**What you need to do:**
Exclude all pictures. Then restate, word for word, the entries from the first line through the line that contains "Smiths karaktär James".

**Dataset records:**
[Start of Attachment]
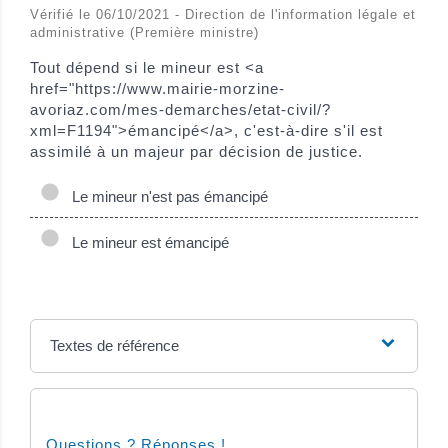
Vérifié le 06/10/2021 - Direction de l'information légale et
administrative (Première ministre)
Tout dépend si le mineur est <a
href="https://www.mairie-morzine-
avoriaz.com/mes-demarches/etat-civil/?
xml=F1194">émancipé</a>, c'est-à-dire s'il est
assimilé à un majeur par décision de justice.
Le mineur n'est pas émancipé
Le mineur est émancipé
Textes de référence
Questions ? Réponses !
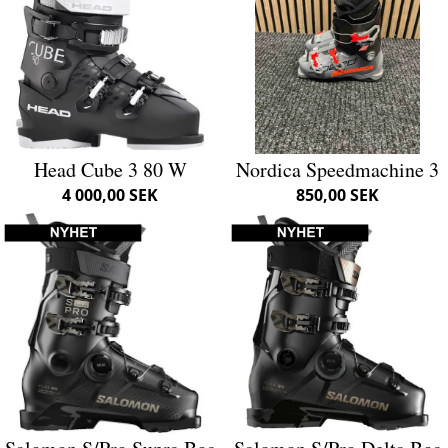
Head Cube 3 80 W
Nordica Speedmachine 3
4 000,00 SEK
850,00 SEK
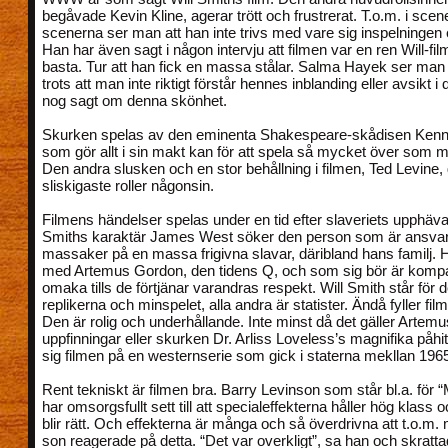
begåvade Kevin Kline, agerar trött och frustrerat. T.o.m. i sc
scenerna ser man att han inte trivs med vare sig inspelningen el
Han har även sagt i någon intervju att filmen var en ren Will-f
basta. Tur att han fick en massa stålar. Salma Hayek ser man 
trots att man inte riktigt förstår hennes inblanding eller avsikt i
nog sagt om denna skönhet.
Skurken spelas av den eminenta Shakespeare-skådisen Kenn
som gör allt i sin makt kan för att spela så mycket över som 
Den andra slusken och en stor behållning i filmen, Ted Levine,
sliskigaste roller någonsin.
Filmens händelser spelas under en tid efter slaveriets upphäv
Smiths karaktär James West söker den person som är ansvari
massaker på en massa frigivna slavar, däribland hans familj. H
med Artemus Gordon, den tidens Q, och som sig bör är komp
omaka tills de förtjänar varandras respekt. Will Smith står för
replikerna och minspelet, alla andra är statister. Ändå fyller film
Den är rolig och underhållande. Inte minst då det gäller Arte
uppfinningar eller skurken Dr. Arliss Loveless’s magnifika påhit
sig filmen på en westernserie som gick i staterna mekllan 196
Rent tekniskt är filmen bra. Barry Levinson som står bl.a. för 
har omsorgsfullt sett till att specialeffekterna håller hög klass 
blir rätt. Och effekterna är många och så överdrivna att t.o.m. 
son reagerade på detta. “Det var overkligt”, sa han och skratta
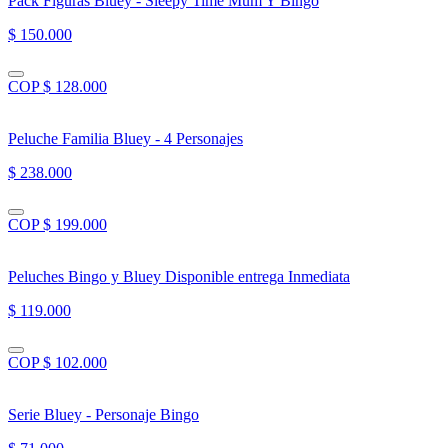
Pack Figuras Bluey - Sleepy Time Mum Y Bingo
$ 150.000
COP $ 128.000
Peluche Familia Bluey - 4 Personajes
$ 238.000
COP $ 199.000
Peluches Bingo y Bluey Disponible entrega Inmediata
$ 119.000
COP $ 102.000
Serie Bluey - Personaje Bingo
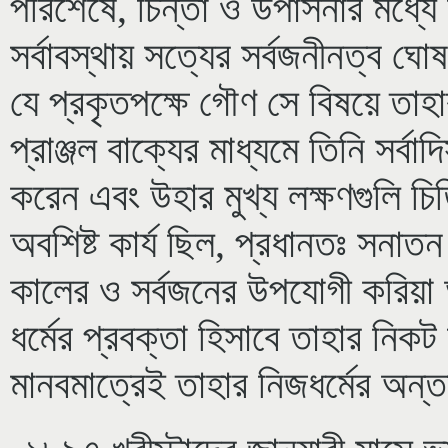
পরিশেষে, চিন্তা ও উপাসনার মধ্য
সর্বাবস্থায় সত্যের সর্বজনীনত্ব ঘোষণ
যে প্রকৃতপক্ষে গৌণ সে বিষয়ে তাহ
প্রাঞ্জল বাক্যের মাধ্যমে তিনি সর্বাদ
করেন এবং উহার মুখ্য লক্ষণগুলি চি
অবশিষ্ট কার্য ছিল, প্রধানতঃ সনাতন
কালের ও সর্বজনের উপযোগী করিয়
ধর্মের প্রবক্তা হিসাবে তাহার নিকট
মানবমাত্রেই তাহার নিজধর্মের অন্ত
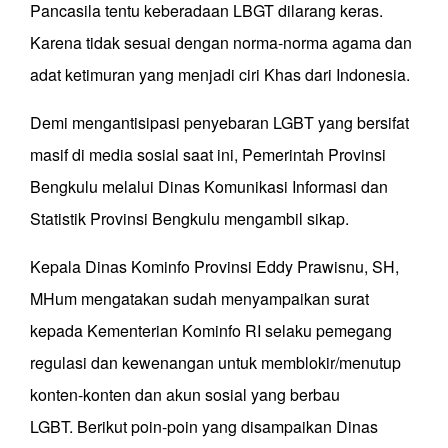
Pancasila tentu keberadaan LBGT dilarang keras.
Karena tidak sesuai dengan norma-norma agama dan
adat ketimuran yang menjadi ciri Khas dari Indonesia.
Demi mengantisipasi penyebaran LGBT yang bersifat
masif di media sosial saat ini, Pemerintah Provinsi
Bengkulu melalui Dinas Komunikasi Informasi dan
Statistik Provinsi Bengkulu mengambil sikap.
Kepala Dinas Kominfo Provinsi Eddy Prawisnu, SH,
MHum mengatakan sudah menyampaikan surat
kepada Kementerian Kominfo RI selaku pemegang
regulasi dan kewenangan untuk memblokir/menutup
konten-konten dan akun sosial yang berbau
LGBT. Berikut poin-poin yang disampaikan Dinas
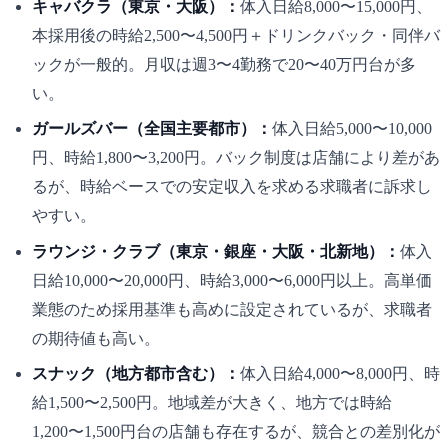
キャバクラ（東京・大阪）：
体入日給8,000〜15,000円、
本採用後の時給2,500〜4,500円＋ドリンクバック・同伴バ
ックが一般的。月収は週3〜4勤務で20〜40万円台が多
い。
ガールズバー（全国主要都市）：
体入日給5,000〜10,000
円、時給1,800〜3,200円。バック制度は店舗により差があ
るが、時給ベースでの安定収入を求める求職者に訴求し
やすい。
ラウンジ・クラブ（東京・銀座・大阪・北新地）：
体入
日給10,000〜20,000円、時給3,000〜6,000円以上。高単価
業態のため採用基準も高めに設定されているが、求職者
の期待値も高い。
スナック（地方都市含む）：
体入日給4,000〜8,000円、時
給1,500〜2,500円。地域差が大きく、地方では時給
1,200〜1,500円台の店舗も存在するが、競合との差別化が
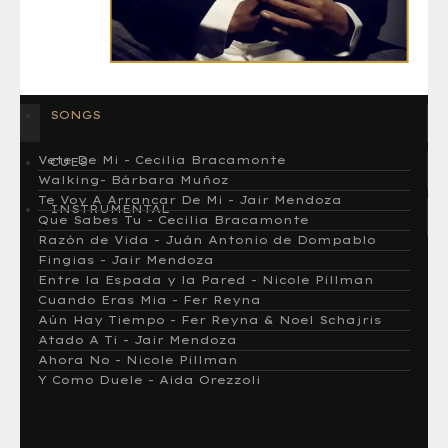
SONGS
Vete De Mi - Cecilia Bracamonte
CUES
Walking- Bárbara Muñoz
Te Voy A Arrancar De Mi - Jair Mendoza
INSTRUMENTAL
Que Sabes Tu - Cecilia Bracamonte
Razón de Vida - Juán Antonio de Dompablo
Fingias - Jair Mendoza
Entre la Espada y la Pared - Nicole Pillman
Cuando Eras Mia - Fer Reyna
Aún Hay Tiempo - Fer Reyna & Noel Schajris
Atado A Ti - Jair Mendoza
Ahora No - Nicole Pillman
Y Como Duele - Aida Orezzoli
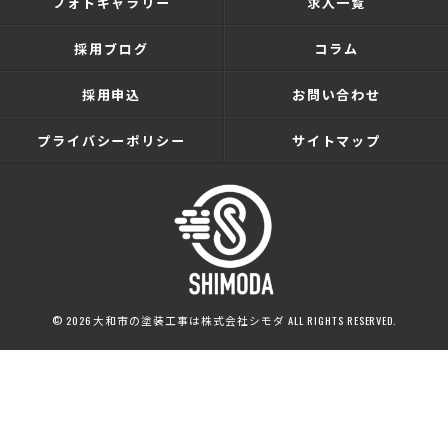
フォトギャラリー
求人一覧
採用ブログ
コラム
採用申込
お問い合わせ
プライバシーポリシー
サイトマップ
© 2026 大和市の塗装工事は株式会社シモダ ALL RIGHTS RESERVED.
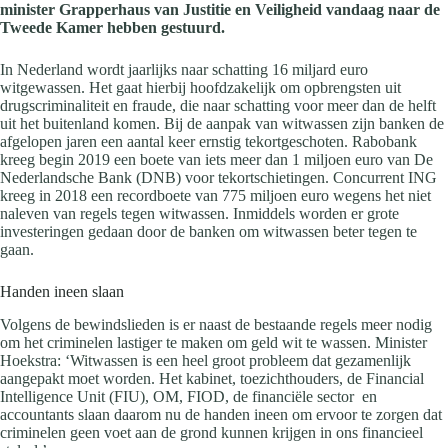
minister Grapperhaus van Justitie en Veiligheid vandaag naar de
Tweede Kamer hebben gestuurd.
In Nederland wordt jaarlijks naar schatting 16 miljard euro
witgewassen. Het gaat hierbij hoofdzakelijk om opbrengsten uit
drugscriminaliteit en fraude, die naar schatting voor meer dan de helft
uit het buitenland komen. Bij de aanpak van witwassen zijn banken de
afgelopen jaren een aantal keer ernstig tekortgeschoten. Rabobank
kreeg begin 2019 een boete van iets meer dan 1 miljoen euro van De
Nederlandsche Bank (DNB) voor tekortschietingen. Concurrent ING
kreeg in 2018 een recordboete van 775 miljoen euro wegens het niet
naleven van regels tegen witwassen. Inmiddels worden er grote
investeringen gedaan door de banken om witwassen beter tegen te
gaan.
Handen ineen slaan
Volgens de bewindslieden is er naast de bestaande regels meer nodig
om het criminelen lastiger te maken om geld wit te wassen. Minister
Hoekstra: ‘Witwassen is een heel groot probleem dat gezamenlijk
aangepakt moet worden. Het kabinet, toezichthouders, de Financial
Intelligence Unit (FIU), OM, FIOD, de financiële sector en
accountants slaan daarom nu de handen ineen om ervoor te zorgen dat
criminelen geen voet aan de grond kunnen krijgen in ons financieel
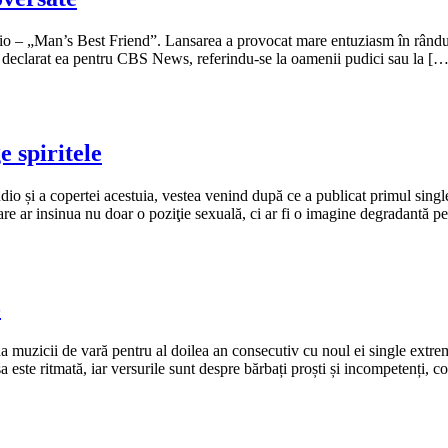
dio – „Man’s Best Friend”. Lansarea a provocat mare entuziasm în rândul
a declarat ea pentru CBS News, referindu-se la oamenii pudici sau la […
 spiritele
io și a copertei acestuia, vestea venind după ce a publicat primul single 
are ar insinua nu doar o poziţie sexuală, ci ar fi o imagine degradantă p
5
na muzicii de vară pentru al doilea an consecutiv cu noul ei single extre
sa este ritmată, iar versurile sunt despre bărbați proști și incompetenți,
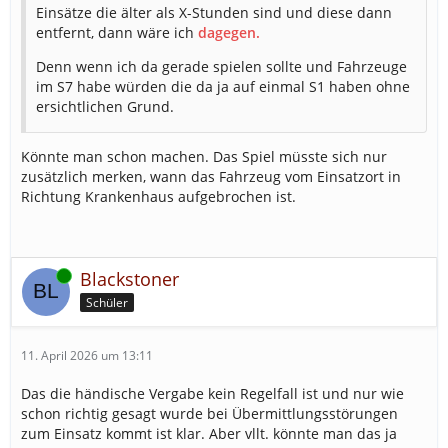
Einsätze die älter als X-Stunden sind und diese dann
entfernt, dann wäre ich
dagegen.
Denn
wenn ich da gerade spielen sollte und Fahrzeuge
im S7 habe würden die da ja auf einmal S1 haben ohne
ersichtlichen Grund.
Könnte man schon machen. Das Spiel müsste sich nur
zusätzlich merken, wann das Fahrzeug vom Einsatzort in
Richtung Krankenhaus aufgebrochen ist.
Online
Blackstoner
Schüler
11. April 2026 um 13:11
Das die händische Vergabe kein Regelfall ist und nur wie
schon richtig gesagt wurde bei Übermittlungsstörungen
zum Einsatz kommt ist klar. Aber vllt. könnte man das ja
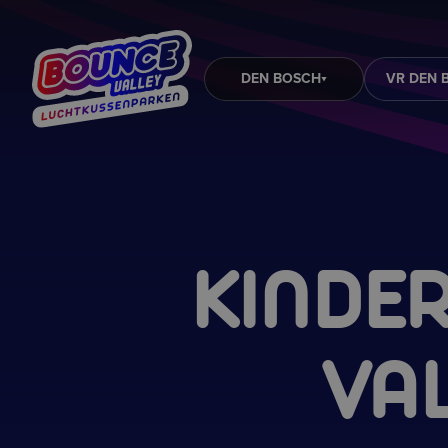
DEN BOSCH
VR DEN 
KINDER
VA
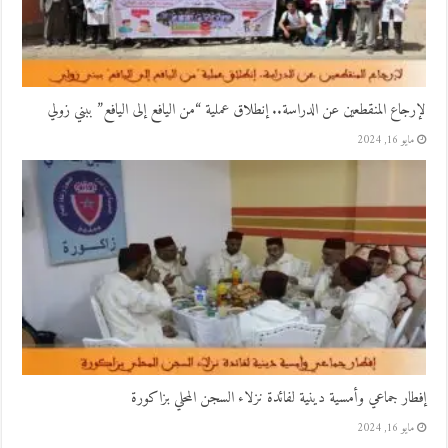
لإرجاع المنقطعين عن الدراسة.. إنطلاق عملية “من اليافع إلى اليافع” ببني زولي
مايو 16, 2024
إفطار جماعي وأمسية دينية لفائدة نزلاء السجن المحلي بزاكورة
مايو 16, 2024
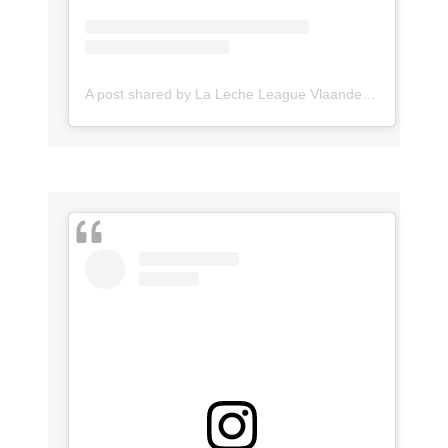
A post shared by La Leche League Vlaanderen (@lll_vlaanderen)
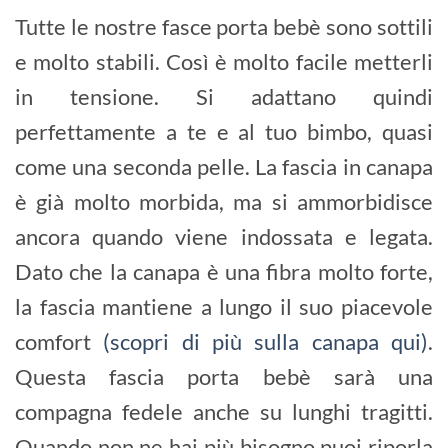
Tutte le nostre fasce porta bebè sono sottili
e molto stabili. Così è molto facile metterli
in tensione. Si adattano quindi
perfettamente a te e al tuo bimbo, quasi
come una seconda pelle. La fascia in canapa
è già molto morbida, ma si ammorbidisce
ancora quando viene indossata e legata.
Dato che la canapa è una fibra molto forte,
la fascia mantiene a lungo il suo piacevole
comfort
(scopri di più sulla canapa qui)
.
Questa fascia porta bebè sarà una
compagna fedele anche su lunghi tragitti.
Quando non ne hai più bisogno puoi riporla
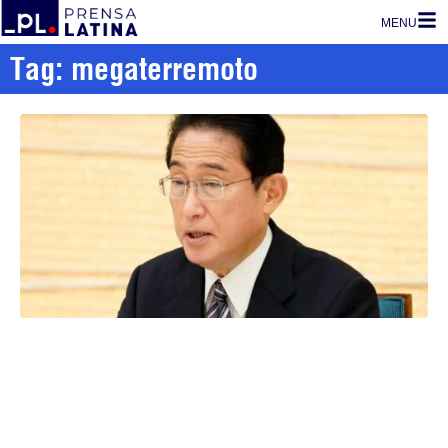
MENU
Tag: megaterremoto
[End of Attachment]
**Result of this exercise:**
Vérifié le 06/10/2021 - Direction de l'information légale et
administrative (Première ministre)
Tout dépend si le mineur est <a
href="https://www.mairie-morzine-
avoriaz.com/mes-demarches/etat-civil/?
xml=F1194">émancipé</a>, c'est-à-dire s'il est
assimilé à un majeur par décision de justice.
Le mineur n'est pas émancipé
Le mineur est émancipé
Textes de référence
Questions ? Réponses !
Head Cube 3 80 W
Nordica Speedmachine 3
4 000,00 SEK
850,00 SEK
begåvade Kevin Kline, agerar trött och frustrerat. T.o.m. i sc
scenerna ser man att han inte trivs med vare sig inspelningen el
Han har även sagt i någon intervju att filmen var en ren Will-f
basta. Tur att han fick en massa stålar. Salma Hayek ser man 
trots att man inte riktigt förstår hennes inblanding eller avsikt i
nog sagt om denna skönhet.
Skurken spelas av den eminenta Shakespeare-skådisen Kenn
som gör allt i sin makt kan för att spela så mycket över som 
Den andra slusken och en stor behållning i filmen, Ted Levine,
sliskigaste roller någonsin.
Filmens händelser spelas under en tid efter slaveriets upphäv
Smiths karaktär James West söker den person som är ansvari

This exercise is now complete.